Once silkworms eat the mulberry leaves and reach their full growth they then begin to spin a cocoon around themselves. After they hatch into moths the cocoons that are left behind are collected to produce silk. The cocoons are boiled in water then spun into threads and/or weaved into silk. Silkworms have been completely domesticated and do not exist in the wild, so essentially they are only bred for the production of silk.
Silk is the strongest natural fiber that there is, it is extremely versatile and strong which makes a practical material to use in many products. It is also luxurious, delicate, smooth, shiny and simply a beautiful material that can also be easily dyed and these properties make it extremely attractive to different industries.Having so many incredible qualities allows silk to be such a popular material. In both the fashion industry and interior markets silk is used in their products from clothing to fine furnishings. Silk is a popular material for clothing (for both womanswear i.e dresses and menswear i.e ties) as it can keep you warm in the winter and cool in the summer and it is extremely light and flexible, so is therefore comfortable to wear. To add to the attractiveness of silk, it can be dyed different colours to fit changing fashion trends and beads or embroidery can be easily added to the fabric.
Alongside the “boom” of silk production the Chinese artwork and crafty embroidery styles also developed. Working into the silk with fine embroidery threads produced incredibly beautiful and detailed designs whither it be of people, animals/mystical creatures, flowers or objects. As an ancient form of artwork there are four major styles that developed in China which were “Su embroidery”, “Xiang embroidery”, “Yue embroidery” and “Shu embroidery” and all had slightly different techniques. “Su embroidery” was known to be very intricate, “Xiang embroidery” used many colours emphasising tonal changes,” Yue embroidery” was complicated and used very bright colours and “Shu Embroidery” was very neat. As well embroidery another popular art form developed in China and applied to silk was “silk painting” as silk was “invented” before paper so it was a popular material to paint on to.
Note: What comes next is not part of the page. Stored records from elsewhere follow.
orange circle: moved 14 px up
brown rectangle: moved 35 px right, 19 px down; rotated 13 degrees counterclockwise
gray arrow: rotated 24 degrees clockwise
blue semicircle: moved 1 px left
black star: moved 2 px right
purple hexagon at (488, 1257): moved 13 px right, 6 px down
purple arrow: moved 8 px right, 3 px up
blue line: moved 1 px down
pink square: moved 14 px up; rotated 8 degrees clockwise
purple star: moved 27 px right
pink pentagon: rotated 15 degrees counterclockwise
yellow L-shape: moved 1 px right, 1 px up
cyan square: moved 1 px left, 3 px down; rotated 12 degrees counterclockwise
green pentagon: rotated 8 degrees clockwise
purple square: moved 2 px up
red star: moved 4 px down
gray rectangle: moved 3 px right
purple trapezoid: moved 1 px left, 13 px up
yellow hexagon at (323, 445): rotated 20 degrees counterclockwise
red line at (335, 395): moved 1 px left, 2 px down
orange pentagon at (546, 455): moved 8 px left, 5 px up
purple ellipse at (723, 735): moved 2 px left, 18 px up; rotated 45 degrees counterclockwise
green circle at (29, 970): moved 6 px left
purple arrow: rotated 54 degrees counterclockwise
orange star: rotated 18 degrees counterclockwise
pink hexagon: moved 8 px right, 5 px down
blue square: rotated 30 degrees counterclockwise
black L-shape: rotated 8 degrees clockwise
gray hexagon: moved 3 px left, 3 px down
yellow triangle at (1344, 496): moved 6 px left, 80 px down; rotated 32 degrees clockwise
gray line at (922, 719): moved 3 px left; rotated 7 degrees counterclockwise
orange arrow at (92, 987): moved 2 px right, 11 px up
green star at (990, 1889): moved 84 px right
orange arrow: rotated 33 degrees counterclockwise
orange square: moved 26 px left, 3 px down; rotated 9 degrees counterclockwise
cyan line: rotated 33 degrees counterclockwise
China was fortunate enough to innovate the production of silk all thanks to the silkworm native to the country and are innovators in techniques that can be applied to silk. As a textile student I enjoy using silk as I am aware of course it’s great properties and of course it’s popularity. I can easily add my printed design onto the fabric and work on top of them to add more texture(embroidery), all things that the Chinese developed centuries ago are still being applied today.